Mos Eisley Spaceport - Further

This band learned and benchmarked well. And after some line-up changes within the band, this band come over with a new sound and style.

In a psycho-progressive manual environment, 'Ashes to Ashes' gravitates in a vintage orbit where hints of blues emerge amid its proposal of classic rock. Executed smoothly, the track slowly moves towards a more impactful setting. With elaborate progressive developments, the German band reminds us of those enticing seventies vibrations. Functioning as a whole, the passages featuring retro organ particularly stand out, evoking moments akin to bands like DEEP PURPLE without sounding similar overall. Constant meandering enriches a lengthy but highly appealing song.


'Drop Out' contrasts with the previous track due to the dynamism of riffs and melodies that unabashedly dive into the waters of 70s retro rock. Maintaining that spirit intact, the song is guided by the effective sound of the organ, accompanied by good vocal melodies and a solid rhythm. The vintage sound party unleashes itself unabashedly once again.


Returning to the ten-minute songs, 'Space Shift,' despite having more experimental elements, presents a bacchanal of retro vibrations. The power of that diabolical organ blows my mind once more. With a touch of Purplelian essence, the vibrant track seems to lean towards more contemporary sounds in an always pleasant and successful combination. In the second half, the song descends into a fascinating psycho-progressive environment where the guitar sound perfectly complements the organ passages, the true engine of the band.


In a darker and heavier tone, 'Raised by a Lioness' flirts with blues and boogie rock with an attractive and captivating proposal that quickly invites the listener to revel and dance.
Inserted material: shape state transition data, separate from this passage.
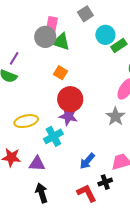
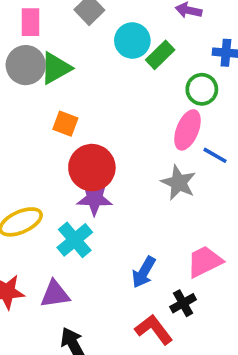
pink rectangle: (52, 24) -> (31, 22), moved
green triangle: (61, 42) -> (56, 68), turned -36

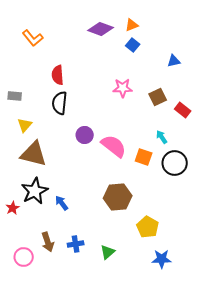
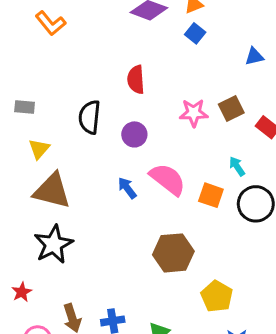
red semicircle: (58, 75) -> (136, 80), moved
pink star: (123, 88) -> (194, 113), moved
purple circle: (85, 135) -> (134, 134), moved
blue arrow: (62, 203) -> (127, 188), moved
red star: (13, 208) -> (22, 292), moved

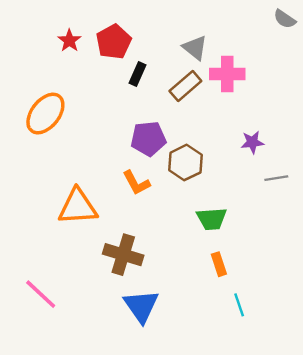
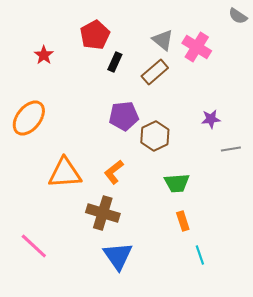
red star: (69, 41) -> (44, 55), moved
pink cross: (227, 74) -> (197, 47), moved, turned 32
orange ellipse: (45, 114) -> (29, 118), moved
orange L-shape: (136, 183) -> (114, 172), moved, turned 80

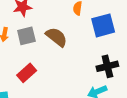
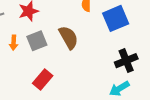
brown semicircle: (56, 37) -> (68, 37), turned 30

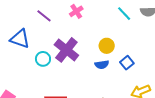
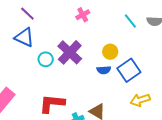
purple line: (44, 16) -> (27, 14), moved
blue square: (127, 63) -> (129, 70), size x1.6

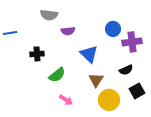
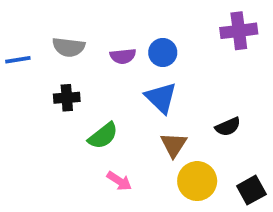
gray semicircle: (49, 15) -> (69, 47), moved
blue circle: (113, 29) -> (163, 53), moved
purple cross: (132, 42) -> (239, 31), moved
black square: (137, 91) -> (251, 190), moved

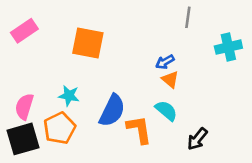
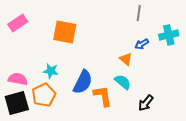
blue arrow: (165, 62) -> (142, 44), moved
pink semicircle: (24, 107) -> (18, 79), turned 84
Away from conventionality, these guys have their own formula to captivate us without falling into the conventions of retro bands.
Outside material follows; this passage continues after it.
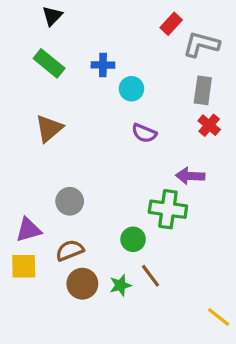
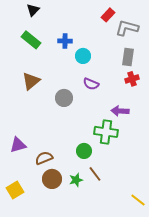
red cross: (209, 125) -> (132, 79), turned 32
gray circle: (70, 201) -> (64, 98), moved
yellow square: (24, 266) -> (15, 190), moved, turned -30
'Cocaine Blues' holds its ground with punchy riffs and a fun rhythm where blues-rock merges with 70s progressive hard rock. Its catchy melody and robust instrumentation do the rest in another naturally vintage character track.


Almost like a continuation of the previous song, 'Laika' maintains the hard-prog essence of the Germans with stoner touches and constant nods to vintage vibes of the last century. A fun track executed with a stunning frenzy. The interplay of choruses makes the track smooth in its journey through this psycho-prog scenario, where each song gradually plunges.


Without substantially changing the script, 'Scattle Cat' seems to let the band be carried away by fuzz and vibrant proto-stoner sounds. Murky dynamics and with enough hook to buzz to its feet, the song somehow stands out from the rest of the tracks with a more contemporary sound. Nevertheless, its core contains that magical elixir that makes MOS EISLEY AIRPORT songs sound like they were composed decades ago. Here, cosmic elements emerge more vividly until plunging us into a stunning sonic chaos.


If most of the album consists of lengthy songs, 'Laika II' serves as the counterpoint with its three minutes. A breath of almost devotional sounds that contrast with the majority of the songs. Celestial choirs and atmospheric instrumentation are the arguments this time in a track that, in some way, leans towards symphony.


'I'm a Robot Dancer' brings calm to a vibrant and fun album with more colorful and floral tones. A gentle tempo and a vocal melody that increases the tone construct another vintage song that provides a breath of fresh air to a remarkable album.